Jennifer Aniston has been holding down the healthy, glowy skin look for years now, and she has one woman in Hollywood to thank for that: Mila Moursi. The French-born skincare genius behind the eponymous Los Angeles-based boutique spa, has been keeping many an actress looking young and radiant for decades. (Her other clients include Courteney Cox and Chelsea Handler.) Fortunately for us civilians, her recently-launched skincare line is now available at Barneys. We met with Moursi recently to discuss the products, but truthfully, we had one big question on our mind: How do we get skin like Jennifer Aniston? Here, Moursi lays it out for us:
Find a ritual -- and stick with it: When we asked which product she would consider to be the "hero" product, she quickly shut down the idea. "If I give you the most expensive product in the line, but just by itself, it won't work," says Moursi. "For me, the 'hero' is when you put a beautiful regimen together -- that's when you get synergy.
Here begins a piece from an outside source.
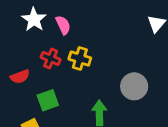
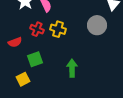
gray circle: (134, 86) -> (97, 25), moved

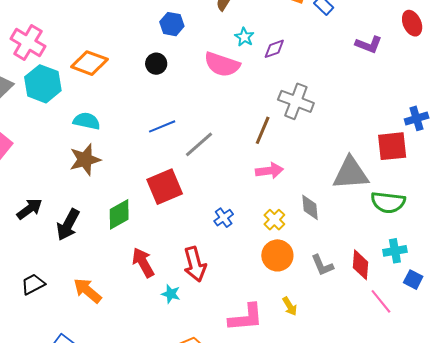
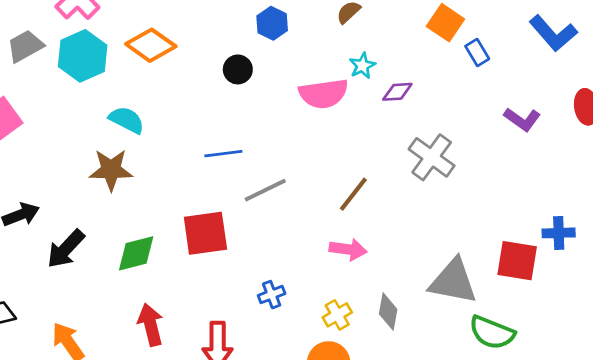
pink semicircle: (222, 64) -> (323, 94), turned -42
gray cross: (296, 101) -> (432, 157), moved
If your skin is stimulated, cleansed, prepared, then your skin is happy and ready for treatment." And Moursi really drives home the concept of a ritual, such as the following: "Cleanse your face, gently scrub, steam it, give it the nourishments it needs, then a mask to calm it down."
Create at-home facial results with a warm wash cloth: To mimic the steaming effect that you get from a spa service, Moursi suggests incorporating this household staple into your routine. A warm cloth will help soften the skin and open pores for cleansing. She also reminds us to "take [our] time to cleanse, and don't rush it."
Don't skip toner: To be honest, we've given some serious thought as to whether this step is necessary or not. But Moursi couldn't stress its importance enough. "To me, if you don't have time for anything: cleanse and tone. The toner has a lot of different factors. It completes your cleansing process, balances your pH and it helps shrink your pores. Why don't people use toner!"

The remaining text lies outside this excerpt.